5.Artificial intelligence predicts direct-acting antivirals failure among hepatitis C virus patients: A nationwide hepatitis C virus registry program
Ming-Ying LU ; Chung-Feng HUANG ; Chao-Hung HUNG ; Chi‐Ming TAI ; Lein-Ray MO ; Hsing-Tao KUO ; Kuo-Chih TSENG ; Ching-Chu LO ; Ming-Jong BAIR ; Szu-Jen WANG ; Jee-Fu HUANG ; Ming-Lun YEH ; Chun-Ting CHEN ; Ming-Chang TSAI ; Chien-Wei HUANG ; Pei-Lun LEE ; Tzeng-Hue YANG ; Yi-Hsiang HUANG ; Lee-Won CHONG ; Chien-Lin CHEN ; Chi-Chieh YANG ; Sheng‐Shun YANG ; Pin-Nan CHENG ; Tsai-Yuan HSIEH ; Jui-Ting HU ; Wen-Chih WU ; Chien-Yu CHENG ; Guei-Ying CHEN ; Guo-Xiong ZHOU ; Wei-Lun TSAI ; Chien-Neng KAO ; Chih-Lang LIN ; Chia-Chi WANG ; Ta-Ya LIN ; Chih‐Lin LIN ; Wei-Wen SU ; Tzong-Hsi LEE ; Te-Sheng CHANG ; Chun-Jen LIU ; Chia-Yen DAI ; Jia-Horng KAO ; Han-Chieh LIN ; Wan-Long CHUANG ; Cheng-Yuan PENG ; Chun-Wei- TSAI ; Chi-Yi CHEN ; Ming-Lung YU ;
Clinical and Molecular Hepatology 2024;30(1):64-79
Background/Aims:
Despite the high efficacy of direct-acting antivirals (DAAs), approximately 1–3% of hepatitis C virus (HCV) patients fail to achieve a sustained virological response.
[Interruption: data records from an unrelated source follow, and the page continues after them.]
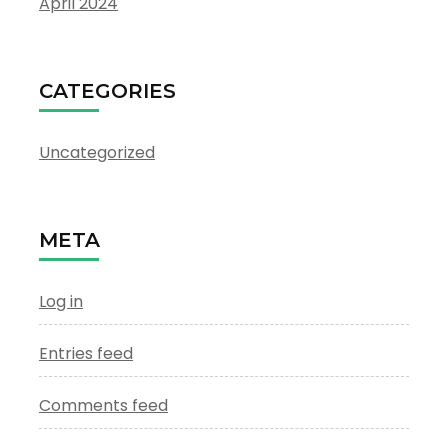
April 2024
CATEGORIES
Uncategorized
META
Log in
Entries feed
Comments feed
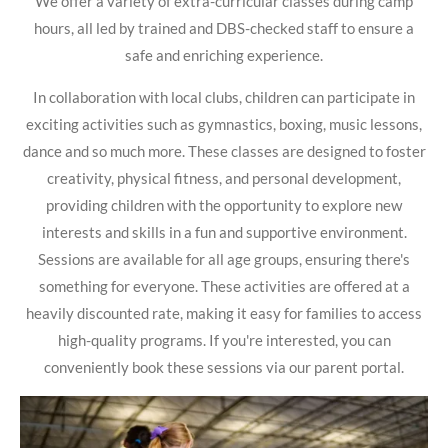
We offer a variety of extra-curricular classes during camp
hours, all led by trained and DBS-checked staff to ensure a
safe and enriching experience.
In collaboration with local clubs, children can participate in
exciting activities such as gymnastics, boxing, music lessons,
dance and so much more. These classes are designed to foster
creativity, physical fitness, and personal development,
providing children with the opportunity to explore new
interests and skills in a fun and supportive environment.
Sessions are available for all age groups, ensuring there's
something for everyone. These activities are offered at a
heavily discounted rate, making it easy for families to access
high-quality programs. If you're interested, you can
conveniently book these sessions via our parent portal.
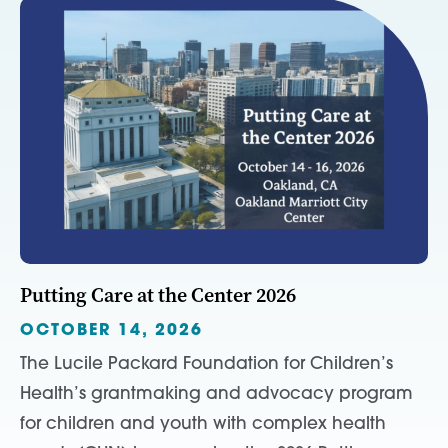
Putting Care at the Center 2026
OCTOBER 14, 2026
The Lucile Packard Foundation for Children’s
Health’s grantmaking and advocacy program
for children and youth with complex health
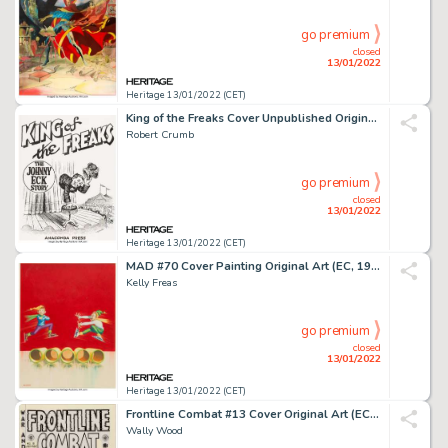
go premium
closed
13/01/2022
Heritage 13/01/2022 (CET)
King of the Freaks Cover Unpublished Original Art and Related Letterhead Copy Group of 2 (Anaconda Pr... (Total: 2 Original Art)
Robert Crumb
go premium
closed
13/01/2022
Heritage 13/01/2022 (CET)
MAD #70 Cover Painting Original Art (EC, 1962)....
Kelly Freas
go premium
closed
13/01/2022
Heritage 13/01/2022 (CET)
Frontline Combat #13 Cover Original Art (EC, 1953)....
Wally Wood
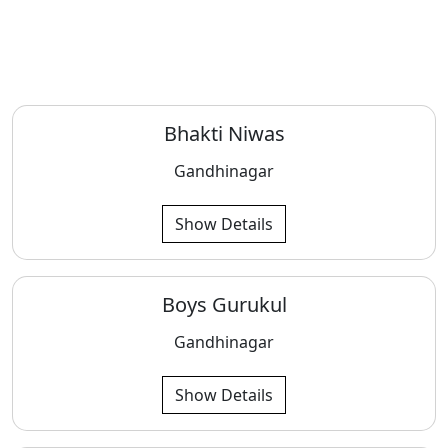
Bhakti Niwas
Gandhinagar
Show Details
Boys Gurukul
Gandhinagar
Show Details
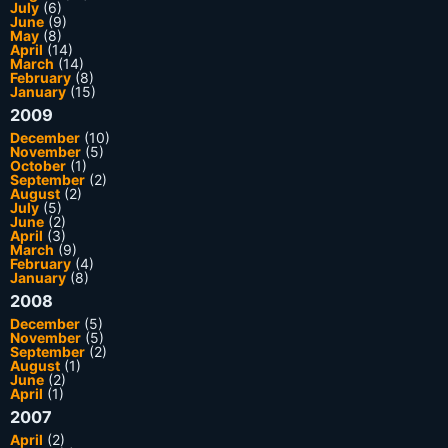
July
(6)
June
(9)
May
(8)
April
(14)
March
(14)
February
(8)
January
(15)
2009
December
(10)
November
(5)
October
(1)
September
(2)
August
(2)
July
(5)
June
(2)
April
(3)
March
(9)
February
(4)
January
(8)
2008
December
(5)
November
(5)
September
(2)
August
(1)
June
(2)
April
(1)
2007
April
(2)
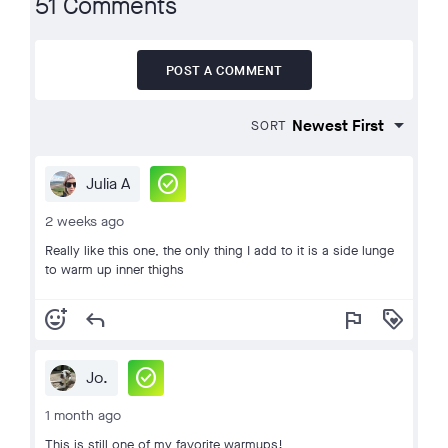
51 Comments
POST A COMMENT
SORT
check_circle
Julia A
2 weeks ago
Really like this one, the only thing I add to it is a side lunge
to warm up inner thighs
add_reaction
reply
flag
loyalty
check_circle
Jo.
1 month ago
This is still one of my favorite warmups!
We conducted a nationwide study to investigate risk factors associated with DAA treatment failure. Machine-learning algorithms have been applied to discriminate subjects who may fail to respond to DAA therapy.
Methods:
We analyzed the Taiwan HCV Registry Program database to explore predictors of DAA failure in HCV patients. Fifty-five host and virological features were assessed using multivariate logistic regression, decision tree, random forest, eXtreme Gradient Boosting (XGBoost), and artificial neural network. The primary outcome was undetectable HCV RNA at 12 weeks after the end of treatment.
Results:
The training (n=23,955) and validation (n=10,346) datasets had similar baseline demographics, with an overall DAA failure rate of 1.6% (n=538). Multivariate logistic regression analysis revealed that liver cirrhosis, hepatocellular carcinoma, poor DAA adherence, and higher hemoglobin A1c were significantly associated with virological failure. XGBoost outperformed the other algorithms and logistic regression models, with an area under the receiver operating characteristic curve of 1.000 in the training dataset and 0.803 in the validation dataset. The top five predictors of treatment failure were HCV RNA, body mass index, α-fetoprotein, platelets, and FIB-4 index. The accuracy, sensitivity, specificity, positive predictive value, and negative predictive value of the XGBoost model (cutoff value=0.5) were 99.5%, 69.7%, 99.9%, 97.4%, and 99.5%, respectively, for the entire dataset.
Conclusions
Machine learning algorithms effectively provide risk stratification for DAA failure and additional information on the factors associated with DAA failure.